Eine Erkundung von Strukturen
Jenkin liefert nämlich keine einfachen Erklärungen, sondern deckt in „Bait“ vielmehr Strukturen, Schichten einer Geschichte und all das auf, was Martin zu dem Menschen gemacht hat, der er ist. Und dafür hat der Regisseur eine eigensinnige und in sich stimmige Sprache gefunden. „Bait“ flimmert und krisselt, Zelluloid-Kratzer wandern über die grobkörnigen Schwarz-weiß-Bilder, man hört das Surren einer Kamera, Dialoge und Geräusche sind nachsynchronisiert. Jenkin – Regisseur, Drehbuchautor, Kameramann, Editor in einer Person – hat mit einer analogen 16mm-Bolex-Kamera gefilmt und danach von Hand entwickelt. Er folgt damit selbst auferlegten Regeln, die er 2012 in seinem „Silent Landscape Dancing Grain 13“-Manifest festgeschrieben hat und das einen unweigerlich an das Dogma 95 der dänischen Regisseure Lars von Trier und Thomas Vinterberg denken lässt, nur dass Jenkin still und leise vorgeht.
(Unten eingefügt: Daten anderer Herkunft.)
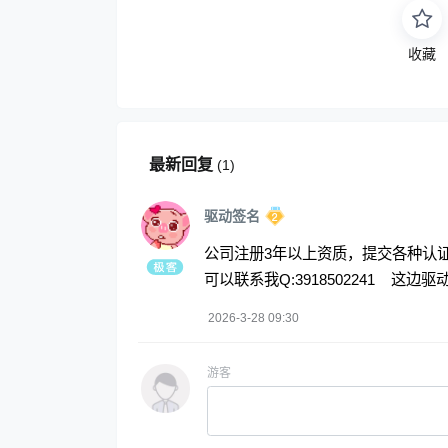
收藏
最新回复
(
1
)
驱动签名
公司注册3年以上资质，提交各种认
可以联系我Q:3918502241 这
2026-3-28 09:30
游客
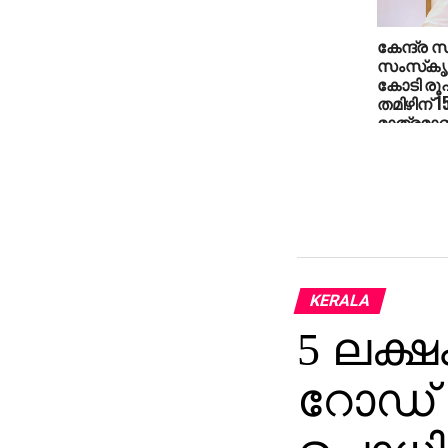
കേന്ദ്ര സര്
സംസ്‌കൃത
കോടി രൂപ
തമിഴിന് 
മാത്രമാണ
ഉദയനിധി സ
KERALA
5 ലക്ഷ
റോഡ് ട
„Bait“ ist Handarbeit und entspricht damit seiner Hauptfigur Martin, die ständig mit irgendetwas hantiert. Fortwährend fordern dynamisch, fast ungeduldig zusammengefügte Nah- und Detailaufnahmen den Blick heraus: Netze, Holz, die Schuppen der Fische, der Kiesel am Strand, das abgewetzte Gummi der Stiefel und immer wieder Gesichter, die aus sich heraus still leuchten. Jedes Bild trägt in sich eine Geschichte. Jenkin setzt auf Kontraste, etwa wenn er die Ankunft der Sommerfrischler, die ihren Kühlschrank mit Champagner und Spezialitäten der Region füllen, der alltäglichen körperlichen Arbeit von Martin und Steven gegenübersetzt.
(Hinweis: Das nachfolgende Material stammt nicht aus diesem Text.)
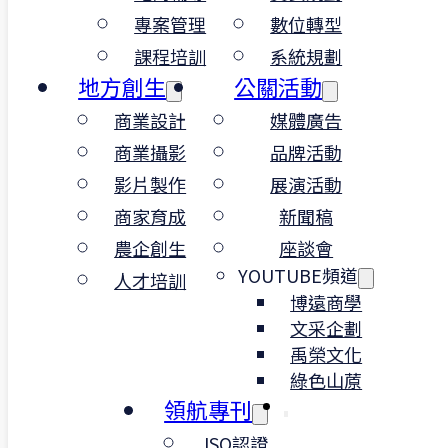
專案管理
數位轉型
對 ESG / ISO / CSR 有興趣者佳
熟悉 ChatGPT 或其他 AI 工具加分
課程培訓
系統規劃
地方創生
公關活動
商業設計
媒體廣告
｜我們想找這樣的你
商業攝影
品牌活動
影片製作
展演活動
如你想加入一個務實、有挑戰但願意給
商家育成
新聞稿
空間發揮的團隊，歡迎將履歷寄來，
農企創生
座談會
我們很樂見「能動腦、能提案、能一起
YOUTUBE頻道
人才培訓
解決問題」的你。
博遠商學
加入數字領航
文采企劃
禹榮文化
綠色山蒝
領航專刊
ISO認證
Expressionistisch, rau, archaisch
Der Schnitt, die aufblitzenden Vorausblenden, die bedeutungsvollen Match-Cuts und im Stakkato gegeneinander gesetzten Dialoge ziehen einen hinein in den mitunter expressionistisch anmutenden Film. Man ahnt bald Schlimmes. Denn die Konflikte spitzen sich zu und können kaum noch ausgehandelt werden: Wer darf wo parken? Wer darf wann im Pub Billard spielen? Und wer darf Katie, die Tochter der Leighs, küssen? „Bait“ wirkt in seiner dramatischen Erzählweise und mit seiner für heutige Augen ungewöhnlichen Filmsprache wie ein Relikt aus vergangener Zeit und erinnert hier und da etwa an das Kino von Jean Vigo, an den Realismus der Nachkriegsjahre, an die Nouvelle Vague und die britische Kitchen-Sink-Dramen und an das unheimlich Drohende, das man von Hitchcock oder Roeg kennt. Aber „Bait“ ist kein Zitat, sondern etwas ganz Eigenes. In ihm besteht das Vergangene neben dem Gegenwärtigen, schließt das Raue und Archaische die Poesie und Zärtlichkeit nicht aus. Einen Film wie „Bait“ kann man nicht häufig im Kino sehen. Er offenbart die Kraft, die dem filmischen Erzählen innewohnt. Man sollte sich ihn nicht entgehen lassen.